Wednesday 8 June 2011

Designing a Dialogue System From Scratch Part 2: Structure

'Part 1: What is Dialogue' is available here.

Now we're ready to consider how to model conversation on a structural level.

The first question is what underpins the fundamental structure of our proposed dialogue system in terms of progress, input and output. In each case I'll present the usual approach and at least one more left field angle.

     - Branching: This is the approach adopted by most interactive systems. They allow for backtracking of differing degrees (Fahrenheit moves inexorably forward, most RPGs work from a central hub with certain paths that can't be rolled back on, while adventure games are usually very forgiving - you can't go wrong. It seems logical not to allow too much backtracking, to reflect the natural flow of conversation.

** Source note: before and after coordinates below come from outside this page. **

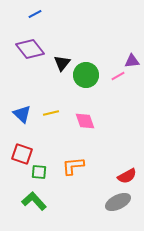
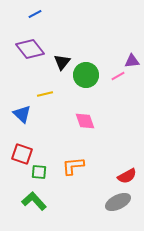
black triangle: moved 1 px up
yellow line: moved 6 px left, 19 px up
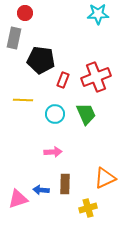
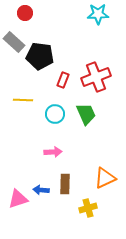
gray rectangle: moved 4 px down; rotated 60 degrees counterclockwise
black pentagon: moved 1 px left, 4 px up
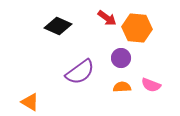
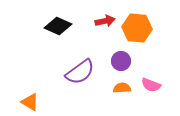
red arrow: moved 2 px left, 3 px down; rotated 48 degrees counterclockwise
purple circle: moved 3 px down
orange semicircle: moved 1 px down
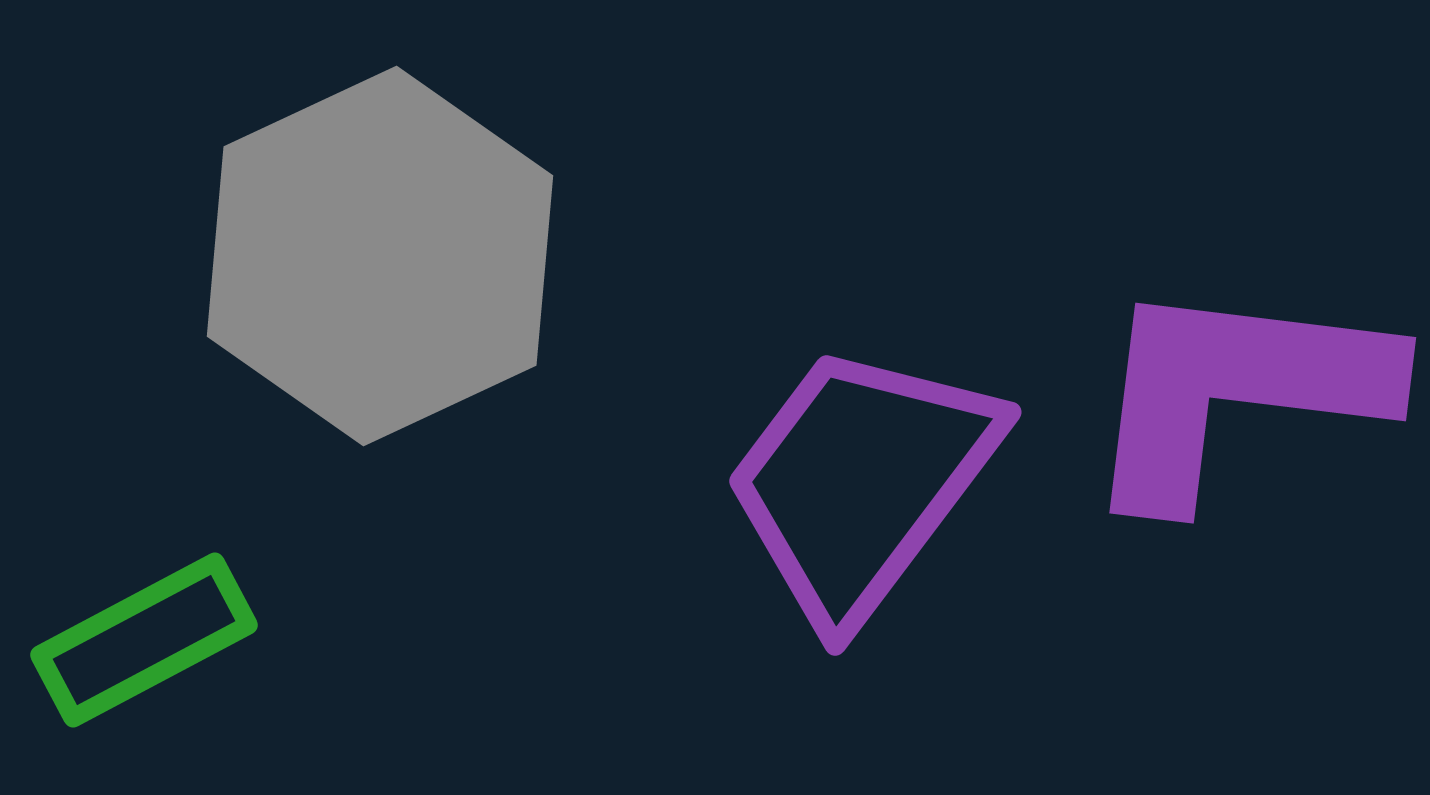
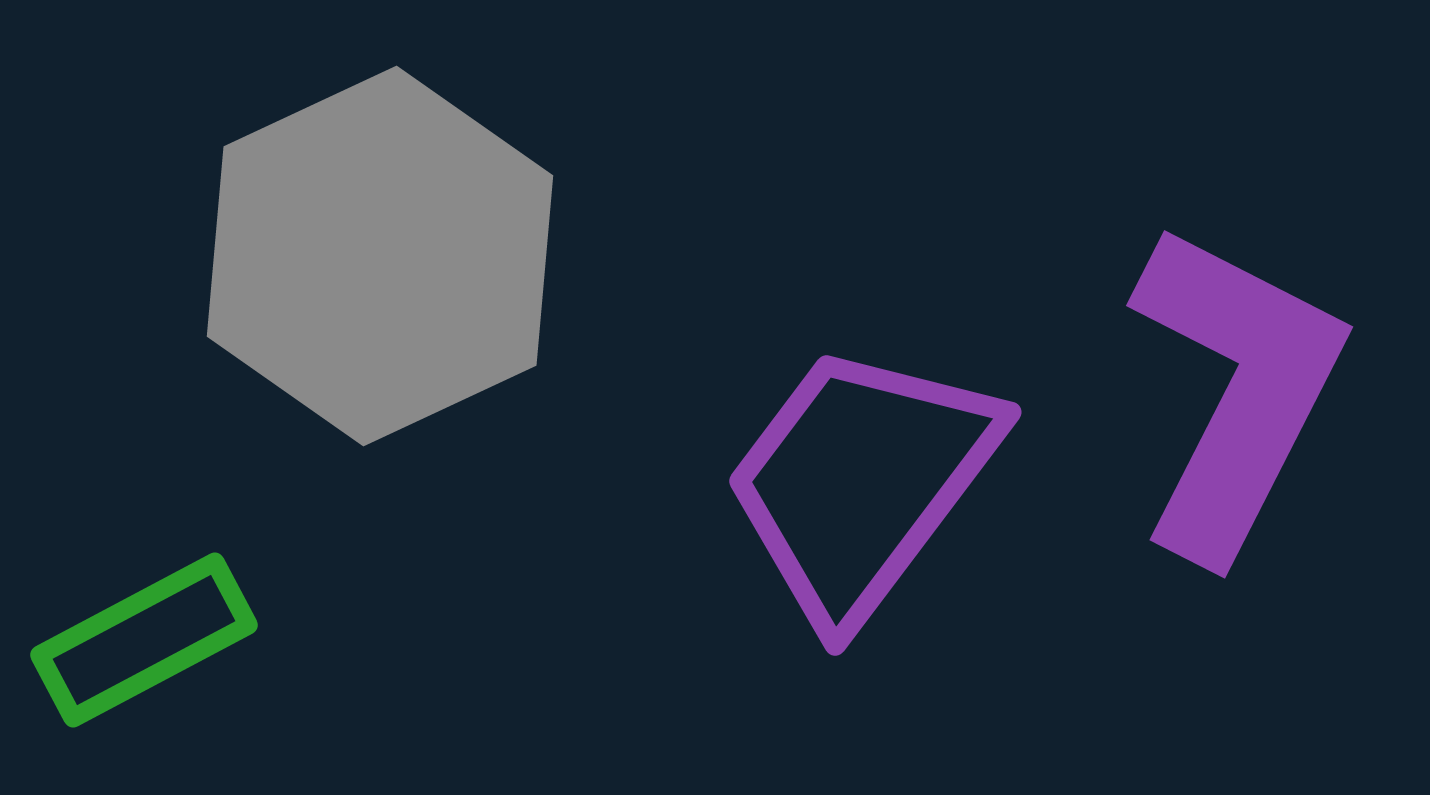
purple L-shape: rotated 110 degrees clockwise
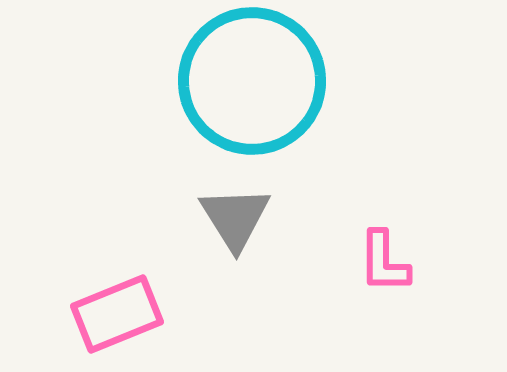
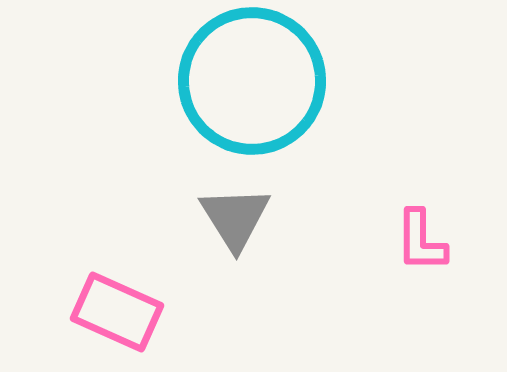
pink L-shape: moved 37 px right, 21 px up
pink rectangle: moved 2 px up; rotated 46 degrees clockwise
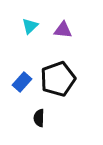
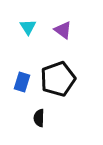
cyan triangle: moved 2 px left, 1 px down; rotated 18 degrees counterclockwise
purple triangle: rotated 30 degrees clockwise
blue rectangle: rotated 24 degrees counterclockwise
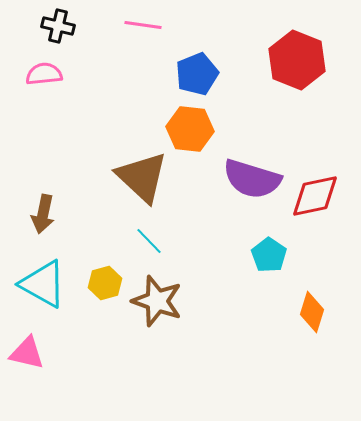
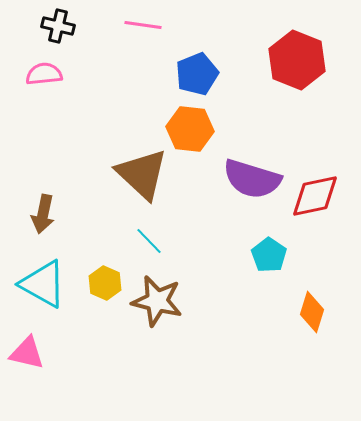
brown triangle: moved 3 px up
yellow hexagon: rotated 20 degrees counterclockwise
brown star: rotated 6 degrees counterclockwise
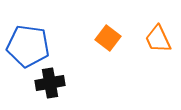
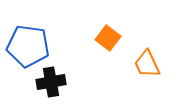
orange trapezoid: moved 11 px left, 25 px down
black cross: moved 1 px right, 1 px up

     - Linear: It might seem strange to propose a linear system as an interactive dialogue. Providing the player no control over the topic or direction of conversation isn't necessarily realistic, but it does grant us some unique freedoms: the conversation remains flowing, and it allows us to focus the player's attention on how he's conversing, rather than what he's conversing about. Usually in games we already force certain topics and goals - you may be free to ask about different things in different orders, but if you're talking a key NPC you're going to get to the game-crucial topic sooner or later; everything else is simply context. Fahrenheit or Alpha Protocol do provide decision points attached to story branches, but for the most part there's only really one direction to go in. Instead of providing a bad illusion of freedom, they force the topic of conversation and encourage the player to focus on the degree of success he has within that topic.

     - Words / speech Obviously we usually present dialogue in this fashion. It provides complexity and realism. These are good things.

     - Pictorial / other: However, there's another way to do things. We're already familiar with dialogue being presented without any actual words: think The Sims' Simlish, or emoticons. We can represent topics, emotions and decisions entirely visually. Naturally this limits the complexity and depth of what we're doing, but it also provides us a degree of emergent potential that simply cannot be achieved with words. Computers aren't smart enough to construct sentences on the fly, written dialogue will always require a human author, and therefore a prescribed route and set of options. In The Sims, it's possible to interact on more fundamental levels that nonetheless we all understand: humour, romance, physical expressions. Our basic inputs are interpreted by the AI Sims, compared to their personality statistics, and appropriate responses output  in the same syntax. It's a system whose complexity could be scaled to a far greater degree, and could allow for far truer narrative freedom.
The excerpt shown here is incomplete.